Dabei faellt mir gerade ein, vielleicht koennte ja ein Thread festinstalliert werden, der sich mit "Hilfs" Entwicklungstools beschaeftigt, oder gibt es sowas schon?

Gruss SwingTaenzer


----------



## Zilchinger (27. April 2005)

Hallo SwingTänzer,
ich bin durch Zufall auf einen UML-Editor getroffen, der wirklich einfach zu bedienen ist. Weiterhin unterstützt er den Import von und Export von Java-Quelltext.

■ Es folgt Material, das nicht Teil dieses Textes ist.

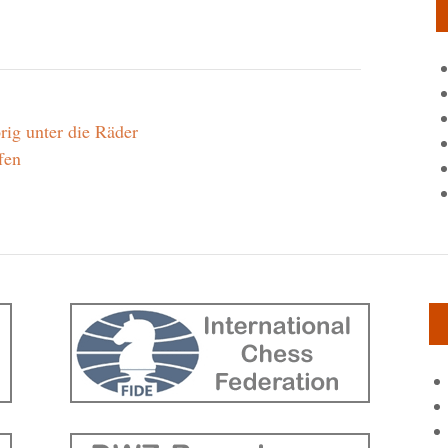
ig unter die Räder
fen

Das Ding ist wirklich recht einfach gehalten, kann aber im Bezug auf Java ziemlich viel. Das Einzige was ich nicht weiß, ob der Editor auch Java5 unterstützt.

Hier mal der Link:

http://www.esm.jp/jude-web/en/index.html

Ist natürlich Freeware, oder OpenSource...


----------



## SwingTänzer (27. April 2005)

Danke erstmal.
Werde mir das mal angucken.

Gruss
SwingTaenzer


----------



## Thomas Darimont (27. April 2005)

Hallo!

Also ich hab bis jetzt gute Erfahrungen mit MagicDraw gemacht... das kann auch Reverse Engineering ... ein nettes schmankerl ist auch, dass MagicDraw prima mit AndroMDA zusammenarbeitet ... bzw. umgekehrt ;-)

Gruß Tom


----------



## SwingTänzer (28. April 2005)

Zilchinger hat gesagt.:
			
		

> Das Einzige was ich nicht weiß, ob der Editor auch Java5 unterstützt.



Sieht leider so aus, als ob 1.5 nicht unterstuetzt wird. Schade eigentlich. Ist ein schnelles einfaches Tool.


----------



## SwingTänzer (28. April 2005)

Thomas Darimont hat gesagt.:
			
		

> Hallo!
> 
> Also ich hab bis jetzt gute Erfahrungen mit MagicDraw gemacht... das kann auch Reverse Engineering ... ein nettes schmankerl ist auch, dass MagicDraw prima mit AndroMDA zusammenarbeitet ... bzw. umgekehrt ;-)
> 
> Gruß Tom


 Hi Tom.

Aber das mit dem reverse engineering ist doch nicht in der freien Version enthalten, wenn ich die Beschreibung richtig gelesen habe. Oder liege ich da falsch?

Gruss SwingTaenzer


----------